The FH Aero Electric, built in Gothenburg, Sweden, can travel 700 kilometers on a single charge — roughly the distance from London to Edinburgh and back, with energy to spare. The truck carries 725 kilowatt-hours of battery power, charges at megawatt speeds, and uses a new design that squeezes more batteries into the frame by integrating the motor, electronics and axle into one compact unit.
That range number is what makes freight industry experts take notice. For years, many assumed batteries could handle city deliveries but would fail for long-distance hauling. The FH Aero Electric suggests that assumption is outdated.

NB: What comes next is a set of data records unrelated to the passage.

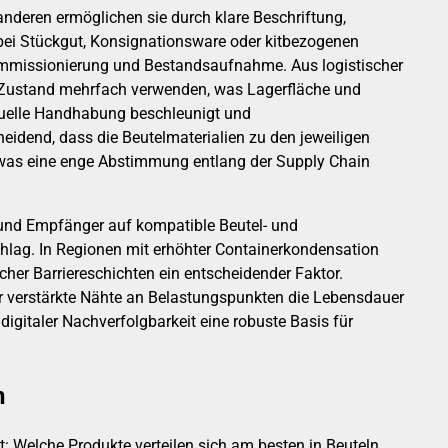
deren ermöglichen sie durch klare Beschriftung,
e bei Stückgut, Konsignationsware oder kitbezogenen
 Kommissionierung und Bestandsaufnahme. Aus logistischer
n Zustand mehrfach verwenden, was Lagerfläche und
anuelle Handhabung beschleunigt und
idend, dass die Beutelmaterialien zu den jeweiligen
), was eine enge Abstimmung entlang der Supply Chain
r und Empfänger auf kompatible Beutel- und
hlag. In Regionen mit erhöhter Containerkondensation
er Barriereschichten ein entscheidender Faktor.
er verstärkte Nähte an Belastungspunkten die Lebensdauer
gitaler Nachverfolgbarkeit eine robuste Basis für
n
 Welche Produkte verteilen sich am besten in Beuteln,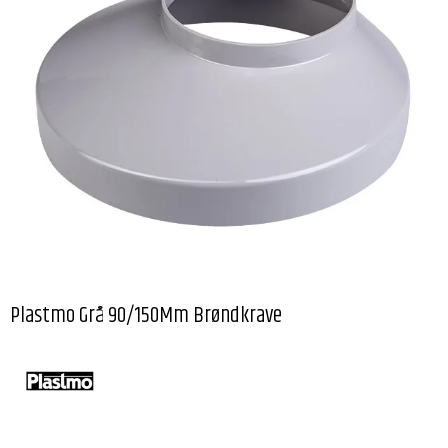
Plastmo Grå 90/150Mm Brøndkrave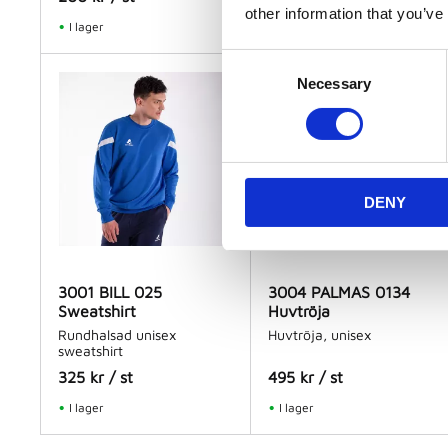
other information that you’ve
I lager
I lager
C
Necessary
o
n
s
e
n
DENY
t
S
e
l
3001 BILL 025
3004 PALMAS 0134
e
Sweatshirt
Huvtröja
c
Rundhalsad unisex
Huvtröja, unisex
t
sweatshirt
i
325
kr
/
st
495
kr
/
st
o
I lager
I lager
n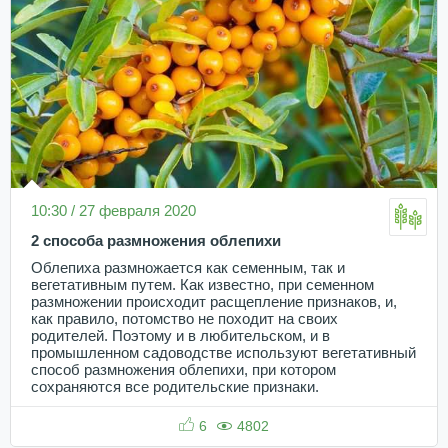
10:30 / 27 февраля 2020
2 способа размножения облепихи
Облепиха размножается как семенным, так и
вегетативным путем. Как известно, при семенном
размножении происходит расщепление признаков, и,
как правило, потомство не походит на своих
родителей. Поэтому и в любительском, и в
промышленном садоводстве используют вегетативный
способ размножения облепихи, при котором
сохраняются все родительские признаки.
6
4802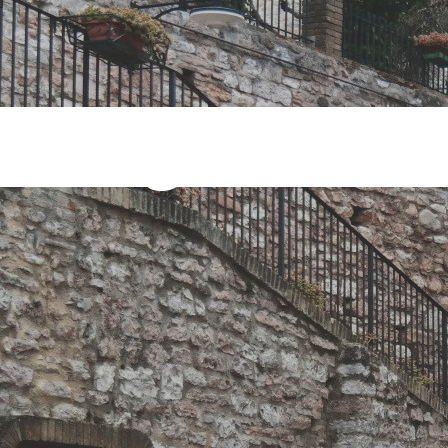
re Tag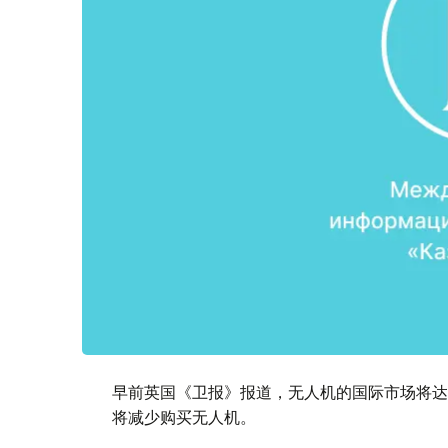
早前英国《卫报》报道，无人机的国际市场将达
将减少购买无人机。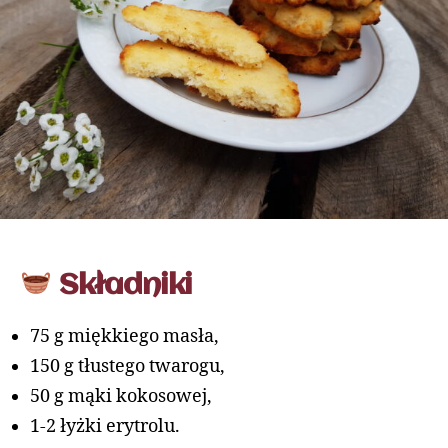
Składniki
75 g miękkiego masła,
150 g tłustego twarogu,
50 g mąki kokosowej,
1-2 łyżki erytrolu.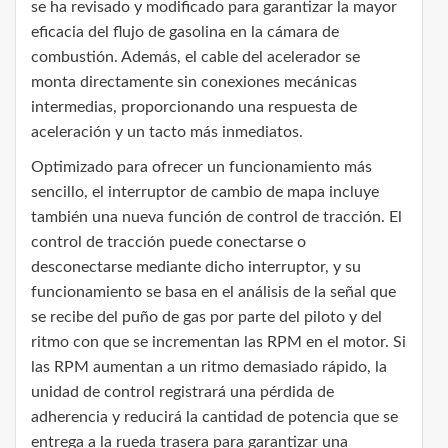
se ha revisado y modificado para garantizar la mayor
eficacia del flujo de gasolina en la cámara de
combustión. Además, el cable del acelerador se
monta directamente sin conexiones mecánicas
intermedias, proporcionando una respuesta de
aceleración y un tacto más inmediatos.
Optimizado para ofrecer un funcionamiento más
sencillo, el interruptor de cambio de mapa incluye
también una nueva función de control de tracción. El
control de tracción puede conectarse o
desconectarse mediante dicho interruptor, y su
funcionamiento se basa en el análisis de la señal que
se recibe del puño de gas por parte del piloto y del
ritmo con que se incrementan las RPM en el motor. Si
las RPM aumentan a un ritmo demasiado rápido, la
unidad de control registrará una pérdida de
adherencia y reducirá la cantidad de potencia que se
entrega a la rueda trasera para garantizar una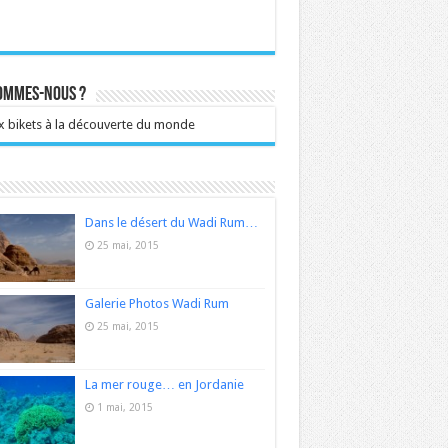
sommes-nous ?
 bikets à la découverte du monde
Dans le désert du Wadi Rum…
25 mai, 2015
Galerie Photos Wadi Rum
25 mai, 2015
La mer rouge… en Jordanie
1 mai, 2015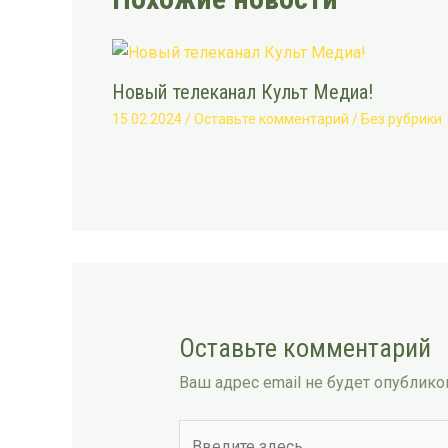
Новый телеканал Культ Медиа!
15.02.2024
/
Оставьте комментарий
/
Без рубрики
Оставьте комментарий
Ваш адрес email не будет опублико
Введите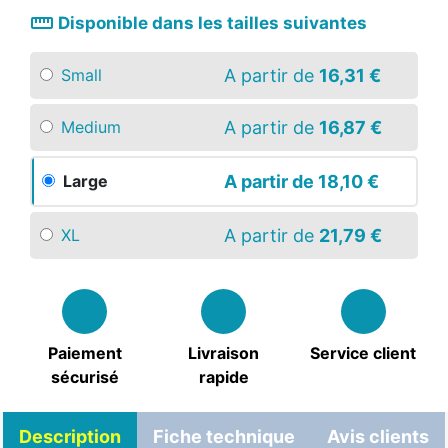
straighten
Disponible dans les tailles suivantes
A partir de
16,31 €
Small
A partir de
16,87 €
Medium
A partir de
18,10 €
Large
A partir de
21,79 €
XL
Paiement
Livraison
Service client
sécurisé
rapide
Description
Fiche technique
Avis clients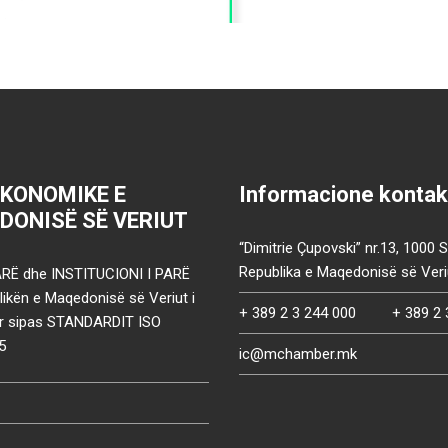
EKONOMIKE E
Informacione kontak
DONISË SË VERIUT
“Dimitrie Çupovski” nr.13, 1000 
Republika e Maqedonisë së Veri
RË dhe INSTITUCIONI I PARË
ikën e Maqedonisë së Veriut i
+ 389 2 3 244 000
+ 389 2 
uar sipas STANDARDIT ISO
5
ic@mchamber.mk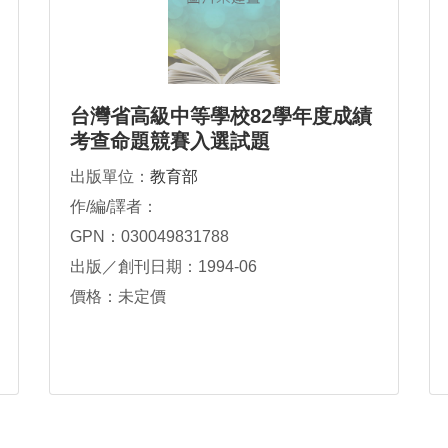
台灣省高級中等學校82學年度成績
考查命題競賽入選試題
出版單位：
教育部
作/編/譯者：
GPN：030049831788
出版／創刊日期：1994-06
價格：未定價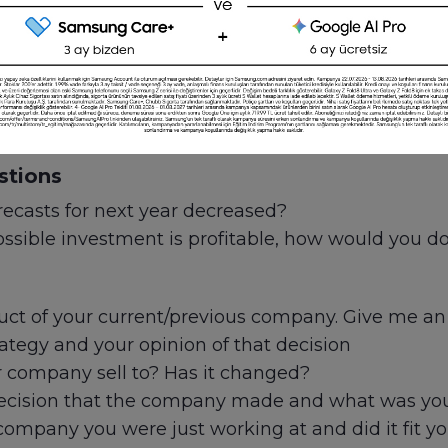
is easily manageable.
ne the candidate’s experience with risk and their 
robing questions. Do they talk about stability in 
st also includes situational and behavioral questi
king and strategizing.
stions
ecasts for next year decreased?
ssible investment is profitable, how would you do
duct of your current/previous company. Give me a
ategy and your opinion of that decision
 company sell to? Has it changed?
decision that the company made and what was you
company you were just working at and did it fit y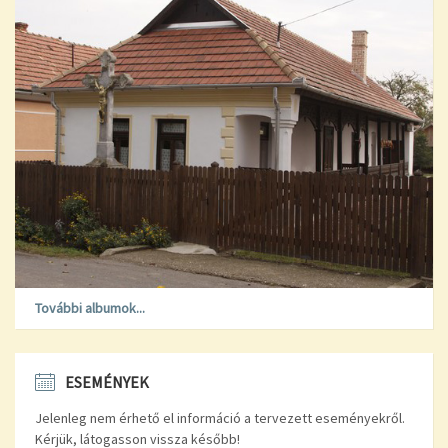
További albumok...
ESEMÉNYEK
Jelenleg nem érhető el információ a tervezett eseményekről.
Kérjük, látogasson vissza később!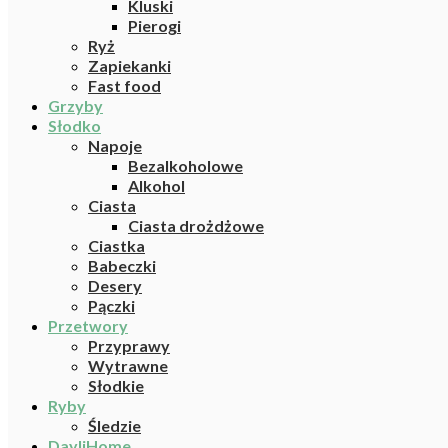
Kluski
Pierogi
Ryż
Zapiekanki
Fast food
Grzyby
Słodko
Napoje
Bezalkoholowe
Alkohol
Ciasta
Ciasta drożdżowe
Ciastka
Babeczki
Desery
Pączki
Przetwory
Przyprawy
Wytrawne
Słodkie
Ryby
Śledzie
DayliHome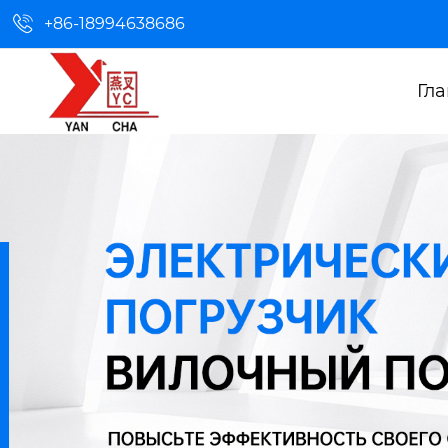

+86-18994638686
Гл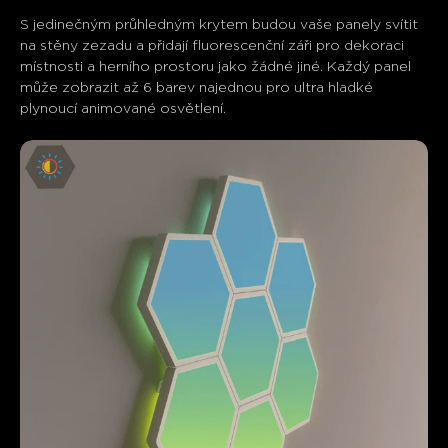
S jedinečným průhledným krytem budou vaše panely svítit 
na stěny zezadu a přidají fluorescenční záři pro dekoraci 
místnosti a herního prostoru jako žádné jiné. Každý panel 
může zobrazit až 6 barev najednou pro ultra hladké 
plynoucí animované osvětlení.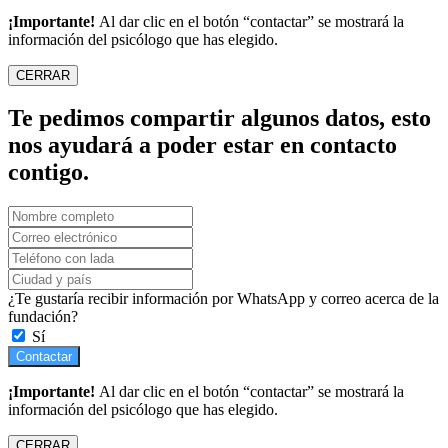
¡Importante!
Al dar clic en el botón “contactar” se mostrará la
información del psicólogo que has elegido.
CERRAR
Te pedimos compartir algunos datos, esto
nos ayudará a poder estar en contacto
contigo.
¿Te gustaría recibir información por WhatsApp y correo acerca de la
fundación?
Sí
Contactar
¡Importante!
Al dar clic en el botón “contactar” se mostrará la
información del psicólogo que has elegido.
CERRAR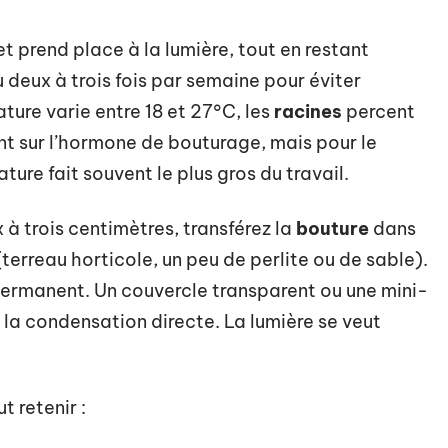
 et prend place à la lumière, tout en restant
 deux à trois fois par semaine pour éviter
ature varie entre 18 et 27°C, les
racines
percent
ent sur l’hormone de bouturage, mais pour le
ature fait souvent le plus gros du travail.
 à trois centimètres, transférez la
bouture
dans
erreau horticole, un peu de perlite ou de sable).
 permanent. Un couvercle transparent ou une mini-
 la condensation directe. La lumière se veut
t retenir :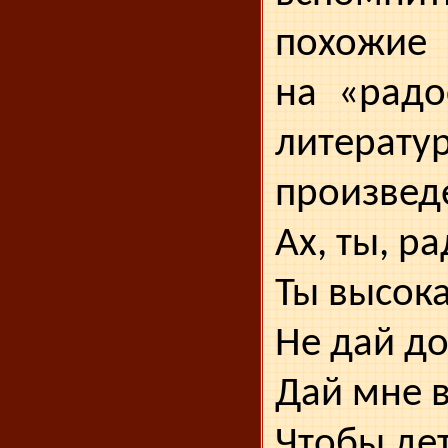
похожие
на «радо
литера­ту
произведе
Ах, ты, ра
Ты высока
Не дай д
Дай мне 
Чтобы дет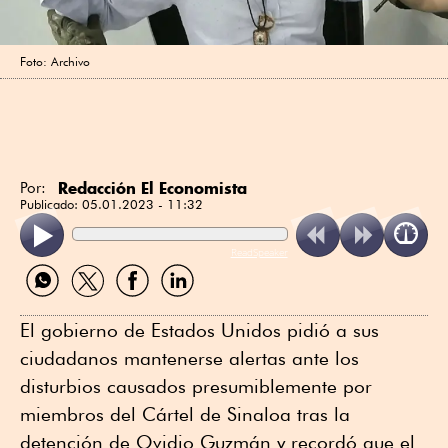
Foto: Archivo
Redacción El Economista
Por:
Publicado:
05.01.2023 - 11:32
ReadSpeaker
Compartir
Compartir
Compartir
Compartir
por
por
por
por
WhatsApp
Twitter
Facebook
Linkedin
El gobierno de Estados Unidos pidió a sus
ciudadanos mantenerse alertas ante los
disturbios causados presumiblemente por
miembros del Cártel de Sinaloa tras la
detención de Ovidio Guzmán y recordó que el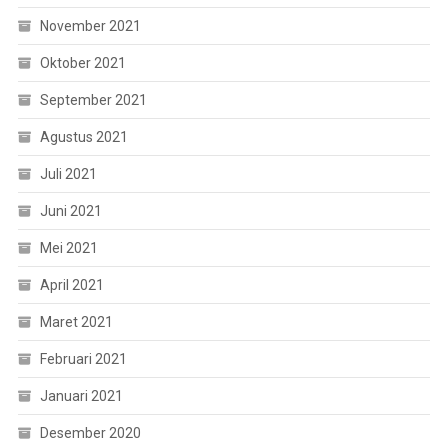
November 2021
Oktober 2021
September 2021
Agustus 2021
Juli 2021
Juni 2021
Mei 2021
April 2021
Maret 2021
Februari 2021
Januari 2021
Desember 2020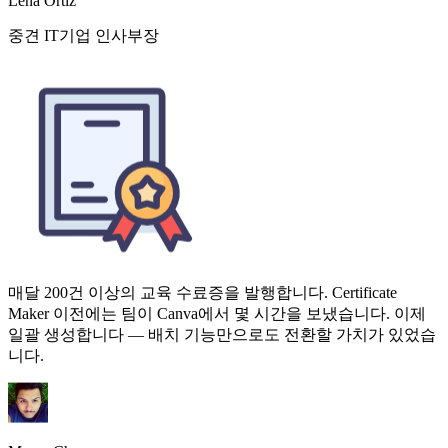
매달 200건 이상의 교육 수료증을 발행합니다. Certificate
Maker 이전에는 팀이 Canva에서 몇 시간을 보냈습니다. 이제
일괄 생성합니다 — 배치 기능만으로도 전환할 가치가 있었습
니다.
Marco Chen
교육 매니저, 포춘 500 기업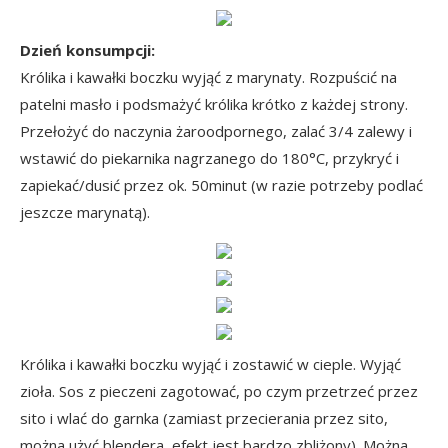
Dzień konsumpcji:
Królika i kawałki boczku wyjąć z marynaty. Rozpuścić na
patelni masło i podsmażyć królika krótko z każdej strony.
Przełożyć do naczynia żaroodpornego, zalać 3/4 zalewy i
wstawić do piekarnika nagrzanego do 180°C, przykryć i
zapiekać/dusić przez ok. 50minut (w razie potrzeby podlać
jeszcze marynatą).
Królika i kawałki boczku wyjąć i zostawić w cieple. Wyjąć
zioła. Sos z pieczeni zagotować, po czym przetrzeć przez
sito i wlać do garnka (zamiast przecierania przez sito,
można użyć blendera, efekt jest bardzo zbliżony). Można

The technology works by tucking six to eight battery packs into space created by a redesigned rear axle, moving beyond the old approach of simply stuffing electric parts where diesel engines used to sit. Drivers still need to charge, and cold weather or heavy loads still eat into range — but the question is no longer whether electric trucks can do the job. It is which routes will convert first.
China already runs battery-electric heavy trucks at full commercial scale, using battery swapping stations, dedicated freight corridors and electric-as-a-service pricing that makes the numbers work. In Europe and North America, megawatt charging stations are appearing along major highways, letting trucks recharge during legally required driver breaks.
Batteries still face real hurdles. Building charging networks takes time and money. Some remote routes may never fit the model. But the alternative — hydrogen — requires building an entirely new fuel system from scratch: production, compression, pipelines, storage and expensive filling stations. For long-haul trucking, the comparison is increasingly lopsided.
For drivers like Lindqvist, the shift may feel slow. But every new charging corridor, every delivery fleet that switches and proves the model works makes the future arrive a little faster. The road to zero-emissions freight is becoming clearer, and it runs on electrons, not exhaust.